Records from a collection
□ □ □

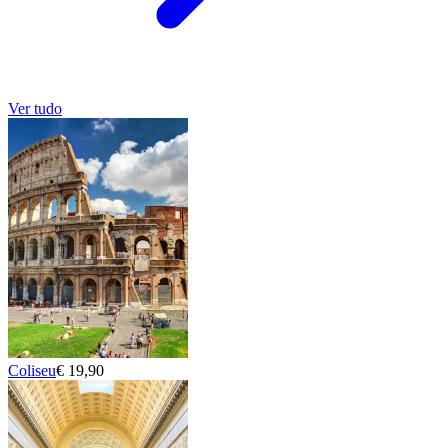
Ver tudo
Coliseu
€ 19,90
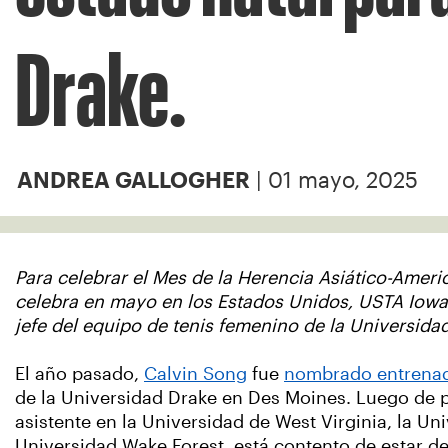
Drake.
| 01 mayo, 2025
ANDREA GALLOGHER
Para celebrar el Mes de la Herencia Asiático-Americ
celebra en mayo en los Estados Unidos, USTA Iowa
jefe del equipo de tenis femenino de la Universida
El año pasado,
Calvin Song
fue
nombrado entrenad
de la Universidad Drake en Des Moines. Luego de
asistente en la Universidad de West Virginia, la Uni
Universidad Wake Forest, está contento de estar de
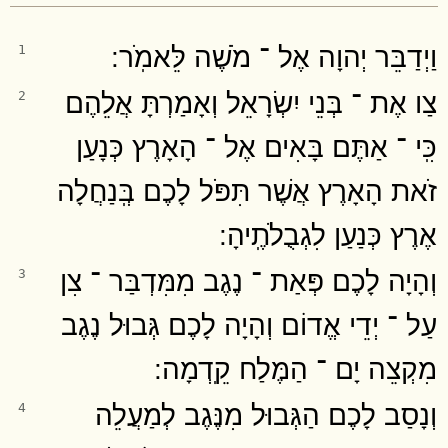
וַיְדַבֵּר יְהוָה אֶל ־ מֹשֶׁה לֵּאמֹֽר ׃
1
צַו אֶת ־ בְּנֵי יִשְׂרָאֵל וְאָמַרְתָּ אֲלֵהֶם
2
כִּֽי ־ אַתֶּם בָּאִים אֶל ־ הָאָרֶץ כְּנָעַן
זֹאת הָאָרֶץ אֲשֶׁר תִּפֹּל לָכֶם בְּֽנַחֲלָה
אֶרֶץ כְּנַעַן לִגְבֻלֹתֶֽיהָ ׃
וְהָיָה לָכֶם פְּאַת ־ נֶגֶב מִמִּדְבַּר ־ צִן
3
עַל ־ יְדֵי אֱדוֹם וְהָיָה לָכֶם גְּבוּל נֶגֶב
מִקְצֵה יָם ־ הַמֶּלַח קֵֽדְמָה ׃
וְנָסַב לָכֶם הַגְּבוּל מִנֶּגֶב לְמַעֲלֵה
4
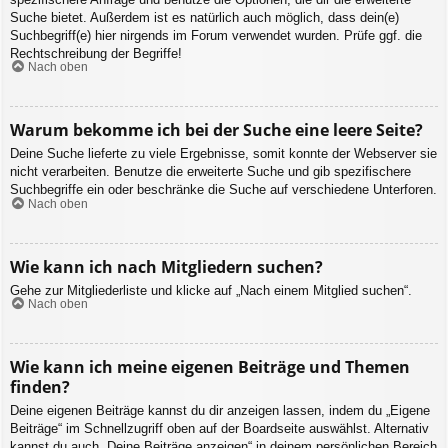
Suche bietet. Außerdem ist es natürlich auch möglich, dass dein(e)
Suchbegriff(e) hier nirgends im Forum verwendet wurden. Prüfe ggf. die
Rechtschreibung der Begriffe!
Nach oben
Warum bekomme ich bei der Suche eine leere Seite?
Deine Suche lieferte zu viele Ergebnisse, somit konnte der Webserver sie
nicht verarbeiten. Benutze die erweiterte Suche und gib spezifischere
Suchbegriffe ein oder beschränke die Suche auf verschiedene Unterforen.
Nach oben
Wie kann ich nach Mitgliedern suchen?
Gehe zur Mitgliederliste und klicke auf „Nach einem Mitglied suchen“.
Nach oben
Wie kann ich meine eigenen Beiträge und Themen
finden?
Deine eigenen Beiträge kannst du dir anzeigen lassen, indem du „Eigene
Beiträge“ im Schnellzugriff oben auf der Boardseite auswählst. Alternativ
kannst du auch „Deine Beiträge anzeigen“ in deinem persönlichen Bereich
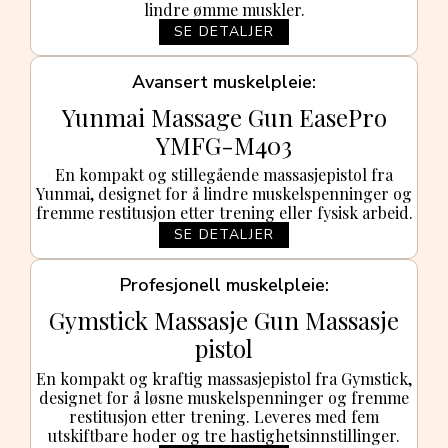
lindre ømme muskler.
SE DETALJER
Avansert muskelpleie
Yunmai Massage Gun EasePro
YMFG-M403
En kompakt og stillegående massasjepistol fra
Yunmai, designet for å lindre muskelspenninger og
fremme restitusjon etter trening eller fysisk arbeid.
SE DETALJER
Profesjonell muskelpleie
Gymstick Massasje Gun Massasje
pistol
En kompakt og kraftig massasjepistol fra Gymstick,
designet for å løsne muskelspenninger og fremme
restitusjon etter trening. Leveres med fem
utskiftbare hoder og tre hastighetsinnstillinger.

□ □ □

Your reply should restate the data above word for word and contain no pictures.

RESULT
Ver tudo
Coliseu
€ 19,90
Drake.
| 01 mayo, 2025
ANDREA GALLOGHER
Para celebrar el Mes de la Herencia Asiático-Americ
celebra en mayo en los Estados Unidos, USTA Iowa
jefe del equipo de tenis femenino de la Universida
El año pasado,
Calvin Song
fue
nombrado entrenad
de la Universidad Drake en Des Moines. Luego de
asistente en la Universidad de West Virginia, la Uni
Universidad Wake Forest, está contento de estar de
וַיְדַבֵּר יְהוָה אֶל ־ מֹשֶׁה לֵּאמֹֽר ׃
1
צַו אֶת ־ בְּנֵי יִשְׂרָאֵל וְאָמַרְתָּ אֲלֵהֶם
2
כִּֽי ־ אַתֶּם בָּאִים אֶל ־ הָאָרֶץ כְּנָעַן
זֹאת הָאָרֶץ אֲשֶׁר תִּפֹּל לָכֶם בְּֽנַחֲלָה
אֶרֶץ כְּנַעַן לִגְבֻלֹתֶֽיהָ ׃
וְהָיָה לָכֶם פְּאַת ־ נֶגֶב מִמִּדְבַּר ־ צִן
3
עַל ־ יְדֵי אֱדוֹם וְהָיָה לָכֶם גְּבוּל נֶגֶב
מִקְצֵה יָם ־ הַמֶּלַח קֵֽדְמָה ׃
וְנָסַב לָכֶם הַגְּבוּל מִנֶּגֶב לְמַעֲלֵה
4
Suche bietet. Außerdem ist es natürlich auch möglich, dass dein(e)
Suchbegriff(e) hier nirgends im Forum verwendet wurden. Prüfe ggf. die
Rechtschreibung der Begriffe!
Nach oben
Warum bekomme ich bei der Suche eine leere Seite?
Deine Suche lieferte zu viele Ergebnisse, somit konnte der Webserver sie
nicht verarbeiten. Benutze die erweiterte Suche und gib spezifischere
Suchbegriffe ein oder beschränke die Suche auf verschiedene Unterforen.
Nach oben
Wie kann ich nach Mitgliedern suchen?
Gehe zur Mitgliederliste und klicke auf „Nach einem Mitglied suchen“.
Nach oben
Wie kann ich meine eigenen Beiträge und Themen
finden?
Deine eigenen Beiträge kannst du dir anzeigen lassen, indem du „Eigene
Beiträge“ im Schnellzugriff oben auf der Boardseite auswählst. Alternativ
kannst du auch „Deine Beiträge anzeigen“ in deinem persönlichen Bereich
lindre ømme muskler.
SE DETALJER
Avansert muskelpleie
Yunmai Massage Gun EasePro
YMFG-M403
En kompakt og stillegående massasjepistol fra
Yunmai, designet for å lindre muskelspenninger og
fremme restitusjon etter trening eller fysisk arbeid.
SE DETALJER
Profesjonell muskelpleie
Gymstick Massasje Gun Massasje
pistol
En kompakt og kraftig massasjepistol fra Gymstick,
designet for å løsne muskelspenninger og fremme
restitusjon etter trening. Leveres med fem
utskiftbare hoder og tre hastighetsinnstillinger.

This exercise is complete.